無題

鶴の裏返し

 妻が恥ずかしそうに嘴を鳴らし「クエーッ」と言いだしたとき、思わず笑ってしまった私だったが、その深夜、リビングで私の手編みのセーターを編んでいるその姿は確かに鶴で、あの美しい羽根は信じがたいことにタンチョウヅルの美しい羽根になり、あのチャーミングな赤い頭頂部は恐るべきことにタンチョウヅルの赤い頭頂部になっていた。

 編み物は妻の趣味だった。時間は昼下がり、場所はリビングのソファ。彼女はその黒い足先と羽根と嘴を使い器用に使い、祈るように丁寧に糸を編み込んでゆくのだ。鶴の姿になっても、彼女の本質?気性?なんだろう……とにかくそういった核は変わらないようで、明らかに編み物に向いていない黒い足先と羽根と嘴を器用に駆使して私のセーターを編むその様子は、ああ、どれだけ姿形が変わったとしても、その所作は、心は、間違いなく彼女のままなのだと私を安心させた。

「あのさ、昨日言ってたことだけど」
「クエーッ」
「いや、なんでいきなりあんな変なことをね」
「クアーッ」
「うん、いや、ごめん」
「クエッ」

 とりつくしまもない。
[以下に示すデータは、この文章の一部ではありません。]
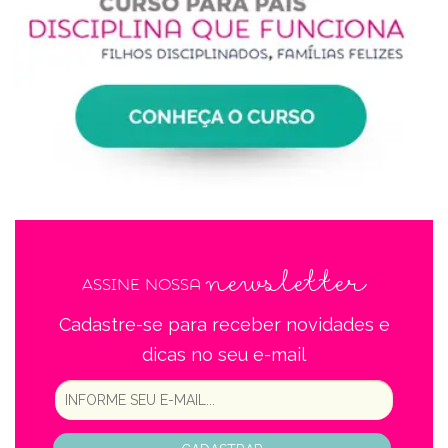
newsletter
Assine nossa
Cadastre-se para receber novidades e
dicas no seu e-mail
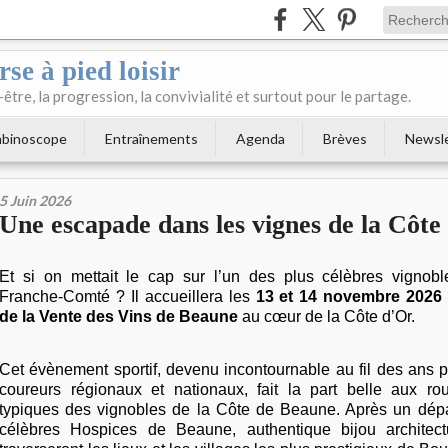
se à pied loisir
-être, la progression, la convivialité et surtout pour le partage.
binoscope
Entraînements
Agenda
Brèves
Newsl
5 Juin 2026
Une escapade dans les vignes de la Côte
Et si on mettait le cap sur l’un des plus célèbres vignob
Franche-Comté ? Il accueillera les
13 et 14 novembre 2026 
de la Vente des Vins de Beaune
au cœur de la Côte d’Or.
Cet évènement sportif, devenu incontournable au fil des ans
coureurs régionaux et nationaux, fait la part belle aux ro
typiques des vignobles de la Côte de Beaune. Après un dépa
célèbres Hospices de Beaune, authentique bijou architectu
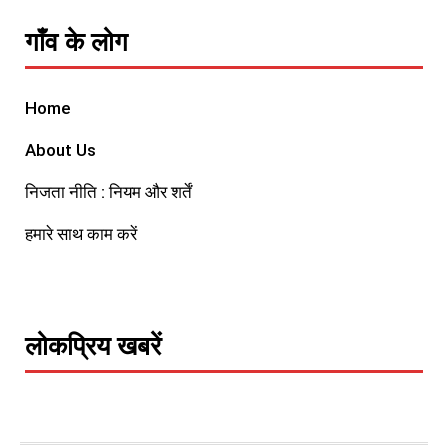
गाँव के लोग
Home
About Us
निजता नीति : नियम और शर्तें
हमारे साथ काम करें
लोकप्रिय खबरें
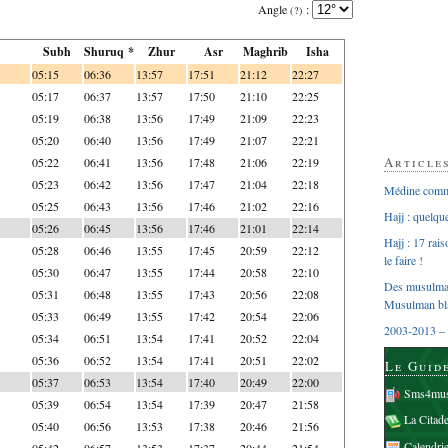
Angle
:
(?)
Subh
Shuruq *
Zhur
Asr
Maghrib
Isha
05:15
06:36
13:57
17:51
21:12
22:27
05:17
06:37
13:57
17:50
21:10
22:25
05:19
06:38
13:56
17:49
21:09
22:23
05:20
06:40
13:56
17:49
21:07
22:21
Article
05:22
06:41
13:56
17:48
21:06
22:19
05:23
06:42
13:56
17:47
21:04
22:18
Médine comme
05:25
06:43
13:56
17:46
21:02
22:16
Hajj : quelq
05:26
06:45
13:56
17:46
21:01
22:14
Hajj : 17 rai
05:28
06:46
13:55
17:45
20:59
22:12
le faire !
05:30
06:47
13:55
17:44
20:58
22:10
Des musulman
05:31
06:48
13:55
17:43
20:56
22:08
Musulman bl
05:33
06:49
13:55
17:42
20:54
22:06
2003-2013 – 
05:34
06:51
13:54
17:41
20:52
22:04
05:36
06:52
13:54
17:41
20:51
22:02
Le Guid
05:37
06:53
13:54
17:40
20:49
22:00
Sms4mus
05:39
06:54
13:54
17:39
20:47
21:58
La Citad
05:40
06:56
13:53
17:38
20:46
21:56
Calendri
05:42
06:57
13:53
17:37
20:44
21:54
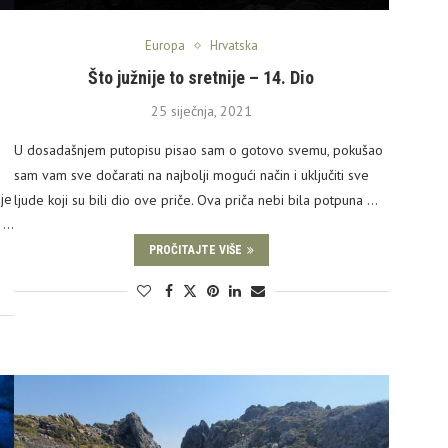
Europa
Hrvatska
Što južnije to sretnije – 14. Dio
25 siječnja, 2021
U dosadašnjem putopisu pisao sam o gotovo svemu, pokušao
sam vam sve dočarati na najbolji mogući način i uključiti sve
dje
ljude koji su bili dio ove priče. Ova priča nebi bila potpuna …
m …
PROČITAJTE VIŠE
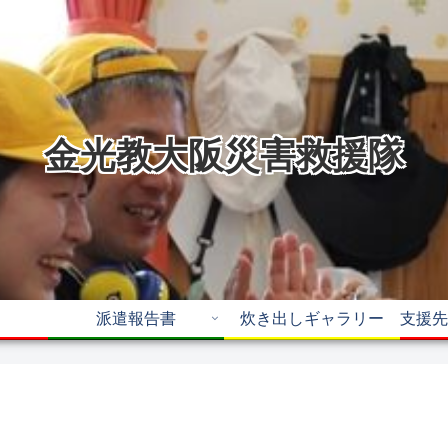
金光教大阪災害救援隊
派遣報告書
炊き出しギャラリー
支援先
力なく笑いながら彼女が作った朝食を食べた。深く尋ねるのはまずい。鶴の恩返しが迎えた結末を想像すると身が凍る。別に鶴でも構わない。嘴。赤い頭頂。黒く長い首。美しい羽根。その先端の黒。すらりと長い脚。このように、彼女も普段は人の姿をしてくれているのだ。いや、たとえ鶴の姿になったとしても、私はそれでも構わない。しかし、それでも、一人で抱え込むのは耐え難い……。

 相談相手を決めたのは、秘密を知ってから四日後の夜だった。相手はいわゆる幼馴染、十年来の付き合いである。ただ、妻と結婚して以来、やりとりは極端に減っていた。

「久しぶり」

 電話の向こうから息を呑む声が聞こえた。そして長い沈黙。

「あんた、こんな時間になによ」

 彼女の声は、なぜか震えていた。